From: Trond Myklebust <[email protected]>
Both NFSv3 and NFSv2 generate their change attribute from the ctime
value that was supplied by the server. However the problem is that there
are plenty of servers out there with ctime resolutions of 1ms or worse.
In a modern performance system, this is insufficient when trying to
decide which is the most recent set of attributes when, for instance, a
READ or GETATTR call races with a WRITE or SETATTR.
For this reason, let's revert to labelling the NFSv2/v3 change
attributes as NFS4_CHANGE_TYPE_IS_UNDEFINED. This will ensure we protect
against such races.
Fixes: 7b24dacf0840 ("NFS: Another inode revalidation improvement")
Signed-off-by: Trond Myklebust <[email protected]>
---
fs/nfs/inode.c | 4 +++-
fs/nfs/nfs3xdr.c | 2 +-
fs/nfs/proc.c | 2 +-
3 files changed, 5 insertions(+), 3 deletions(-)

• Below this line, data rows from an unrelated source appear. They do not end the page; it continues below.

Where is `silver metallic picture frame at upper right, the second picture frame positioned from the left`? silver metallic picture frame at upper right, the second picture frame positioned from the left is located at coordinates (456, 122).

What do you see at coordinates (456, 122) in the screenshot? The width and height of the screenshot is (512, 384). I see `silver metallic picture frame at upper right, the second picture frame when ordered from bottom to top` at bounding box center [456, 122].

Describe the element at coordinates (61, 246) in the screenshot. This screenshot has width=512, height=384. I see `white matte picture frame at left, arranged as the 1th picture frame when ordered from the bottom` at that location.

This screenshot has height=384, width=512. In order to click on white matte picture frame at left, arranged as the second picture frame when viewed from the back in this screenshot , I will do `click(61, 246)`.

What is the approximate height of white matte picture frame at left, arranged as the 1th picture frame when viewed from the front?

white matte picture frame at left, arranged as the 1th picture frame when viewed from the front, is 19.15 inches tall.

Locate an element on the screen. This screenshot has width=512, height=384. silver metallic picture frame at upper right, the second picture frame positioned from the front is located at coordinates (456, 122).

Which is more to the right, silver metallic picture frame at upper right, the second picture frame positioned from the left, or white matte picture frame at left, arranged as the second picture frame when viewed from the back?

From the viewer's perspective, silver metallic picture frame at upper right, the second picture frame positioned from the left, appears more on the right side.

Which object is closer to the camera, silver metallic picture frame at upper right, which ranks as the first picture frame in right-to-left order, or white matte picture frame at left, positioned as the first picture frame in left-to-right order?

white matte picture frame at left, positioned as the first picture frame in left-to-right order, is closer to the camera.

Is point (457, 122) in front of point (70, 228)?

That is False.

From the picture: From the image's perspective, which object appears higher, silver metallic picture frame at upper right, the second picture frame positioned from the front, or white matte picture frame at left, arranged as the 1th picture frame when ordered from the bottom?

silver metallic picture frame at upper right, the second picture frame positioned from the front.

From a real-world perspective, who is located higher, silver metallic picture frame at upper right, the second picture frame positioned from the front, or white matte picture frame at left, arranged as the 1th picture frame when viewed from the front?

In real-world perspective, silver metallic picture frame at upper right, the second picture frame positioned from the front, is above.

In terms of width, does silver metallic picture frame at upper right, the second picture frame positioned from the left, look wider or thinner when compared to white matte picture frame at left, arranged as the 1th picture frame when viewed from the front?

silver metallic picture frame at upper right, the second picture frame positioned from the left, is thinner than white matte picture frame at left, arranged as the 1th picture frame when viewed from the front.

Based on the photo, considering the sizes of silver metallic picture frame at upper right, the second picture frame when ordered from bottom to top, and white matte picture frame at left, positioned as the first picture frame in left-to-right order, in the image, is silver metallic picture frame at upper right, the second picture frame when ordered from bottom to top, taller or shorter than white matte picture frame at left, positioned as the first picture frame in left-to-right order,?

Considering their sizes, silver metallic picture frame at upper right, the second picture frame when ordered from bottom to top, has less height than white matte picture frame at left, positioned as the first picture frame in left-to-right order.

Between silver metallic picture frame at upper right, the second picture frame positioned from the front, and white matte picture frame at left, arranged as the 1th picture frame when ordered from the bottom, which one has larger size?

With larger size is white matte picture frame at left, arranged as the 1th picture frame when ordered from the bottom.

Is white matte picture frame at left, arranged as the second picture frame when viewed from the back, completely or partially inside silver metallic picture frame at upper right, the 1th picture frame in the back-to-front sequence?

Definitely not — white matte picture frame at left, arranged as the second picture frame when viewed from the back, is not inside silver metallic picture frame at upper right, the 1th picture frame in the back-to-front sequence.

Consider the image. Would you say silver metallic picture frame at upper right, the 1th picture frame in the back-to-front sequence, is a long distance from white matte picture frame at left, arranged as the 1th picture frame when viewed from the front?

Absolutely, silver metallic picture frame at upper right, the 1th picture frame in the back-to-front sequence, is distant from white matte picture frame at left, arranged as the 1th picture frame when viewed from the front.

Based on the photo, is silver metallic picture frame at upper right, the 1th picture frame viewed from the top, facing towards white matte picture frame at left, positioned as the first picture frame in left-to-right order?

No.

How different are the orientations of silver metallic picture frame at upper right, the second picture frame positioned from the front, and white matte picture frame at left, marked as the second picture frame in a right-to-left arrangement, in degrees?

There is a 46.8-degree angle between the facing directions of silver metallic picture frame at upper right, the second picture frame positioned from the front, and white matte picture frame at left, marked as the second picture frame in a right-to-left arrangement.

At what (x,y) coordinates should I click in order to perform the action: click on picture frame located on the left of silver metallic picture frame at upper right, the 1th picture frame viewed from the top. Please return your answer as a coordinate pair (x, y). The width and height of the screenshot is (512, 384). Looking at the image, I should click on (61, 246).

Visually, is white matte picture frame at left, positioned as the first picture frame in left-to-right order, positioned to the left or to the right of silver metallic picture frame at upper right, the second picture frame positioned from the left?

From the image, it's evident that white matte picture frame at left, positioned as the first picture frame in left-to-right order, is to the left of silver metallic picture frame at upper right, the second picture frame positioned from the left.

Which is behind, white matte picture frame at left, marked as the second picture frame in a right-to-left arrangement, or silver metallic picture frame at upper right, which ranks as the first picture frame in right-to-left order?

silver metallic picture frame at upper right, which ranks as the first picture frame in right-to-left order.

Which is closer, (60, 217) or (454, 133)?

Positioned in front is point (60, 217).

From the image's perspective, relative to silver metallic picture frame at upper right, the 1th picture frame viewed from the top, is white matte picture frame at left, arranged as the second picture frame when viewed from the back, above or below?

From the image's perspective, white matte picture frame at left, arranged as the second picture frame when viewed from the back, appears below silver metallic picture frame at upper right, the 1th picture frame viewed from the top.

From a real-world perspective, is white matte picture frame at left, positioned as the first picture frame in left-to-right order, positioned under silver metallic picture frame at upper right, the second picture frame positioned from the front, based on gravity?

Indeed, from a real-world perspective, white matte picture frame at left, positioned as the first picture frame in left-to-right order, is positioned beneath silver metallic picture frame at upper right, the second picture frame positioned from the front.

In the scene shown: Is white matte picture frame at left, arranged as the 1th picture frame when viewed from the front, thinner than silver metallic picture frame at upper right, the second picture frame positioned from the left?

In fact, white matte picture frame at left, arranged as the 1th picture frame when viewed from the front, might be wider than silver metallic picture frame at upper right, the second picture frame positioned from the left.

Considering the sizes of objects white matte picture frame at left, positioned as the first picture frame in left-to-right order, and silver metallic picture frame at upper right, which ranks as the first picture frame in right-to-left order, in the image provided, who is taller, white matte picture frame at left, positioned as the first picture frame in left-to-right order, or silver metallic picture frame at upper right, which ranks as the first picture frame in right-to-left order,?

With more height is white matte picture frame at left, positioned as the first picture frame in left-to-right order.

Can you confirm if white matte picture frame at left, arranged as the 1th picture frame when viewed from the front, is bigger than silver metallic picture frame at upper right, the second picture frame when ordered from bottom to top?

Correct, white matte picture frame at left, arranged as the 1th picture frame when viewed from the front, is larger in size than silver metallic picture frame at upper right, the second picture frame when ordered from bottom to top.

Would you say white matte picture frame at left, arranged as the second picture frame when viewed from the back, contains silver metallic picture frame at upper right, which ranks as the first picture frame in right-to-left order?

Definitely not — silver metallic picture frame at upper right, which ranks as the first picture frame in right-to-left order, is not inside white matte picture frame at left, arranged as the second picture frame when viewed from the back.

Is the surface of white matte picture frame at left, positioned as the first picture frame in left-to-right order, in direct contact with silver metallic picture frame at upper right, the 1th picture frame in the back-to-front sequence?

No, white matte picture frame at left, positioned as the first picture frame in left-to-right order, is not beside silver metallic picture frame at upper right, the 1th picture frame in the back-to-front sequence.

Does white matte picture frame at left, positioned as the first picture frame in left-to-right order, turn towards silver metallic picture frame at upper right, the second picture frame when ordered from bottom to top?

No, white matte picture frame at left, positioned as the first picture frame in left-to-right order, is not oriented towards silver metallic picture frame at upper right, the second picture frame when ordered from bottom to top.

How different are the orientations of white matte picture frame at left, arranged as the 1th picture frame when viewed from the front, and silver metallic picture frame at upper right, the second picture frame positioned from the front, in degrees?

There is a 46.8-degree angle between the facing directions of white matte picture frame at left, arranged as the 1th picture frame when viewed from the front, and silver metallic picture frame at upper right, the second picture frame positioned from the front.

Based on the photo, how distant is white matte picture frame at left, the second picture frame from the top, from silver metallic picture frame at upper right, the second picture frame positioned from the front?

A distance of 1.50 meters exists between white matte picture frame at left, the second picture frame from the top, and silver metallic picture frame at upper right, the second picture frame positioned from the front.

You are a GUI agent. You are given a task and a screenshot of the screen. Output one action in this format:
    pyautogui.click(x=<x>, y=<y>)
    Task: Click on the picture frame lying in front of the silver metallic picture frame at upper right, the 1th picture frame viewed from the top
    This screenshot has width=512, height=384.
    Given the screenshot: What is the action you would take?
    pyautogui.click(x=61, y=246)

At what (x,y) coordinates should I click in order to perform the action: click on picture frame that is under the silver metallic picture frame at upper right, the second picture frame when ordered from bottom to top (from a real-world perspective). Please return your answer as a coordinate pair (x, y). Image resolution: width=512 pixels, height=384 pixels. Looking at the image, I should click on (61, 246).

diff --git a/fs/nfs/inode.c b/fs/nfs/inode.c
index 4f45281c47cf..0f092ccb0ca1 100644
--- a/fs/nfs/inode.c
+++ b/fs/nfs/inode.c
@@ -1777,8 +1777,10 @@ static int nfs_inode_finish_partial_attr_update(const struct nfs_fattr *fattr,
NFS_INO_INVALID_BLOCKS | NFS_INO_INVALID_OTHER |
NFS_INO_INVALID_NLINK;
unsigned long cache_validity = NFS_I(inode)->cache_validity;
+ enum nfs4_change_attr_type ctype = NFS_SERVER(inode)->change_attr_type;
- if (!(cache_validity & NFS_INO_INVALID_CHANGE) &&
+ if (ctype != NFS4_CHANGE_TYPE_IS_UNDEFINED &&
+ !(cache_validity & NFS_INO_INVALID_CHANGE) &&
(cache_validity & check_valid) != 0 &&
(fattr->valid & NFS_ATTR_FATTR_CHANGE) != 0 &&
nfs_inode_attrs_cmp_monotonic(fattr, inode) == 0)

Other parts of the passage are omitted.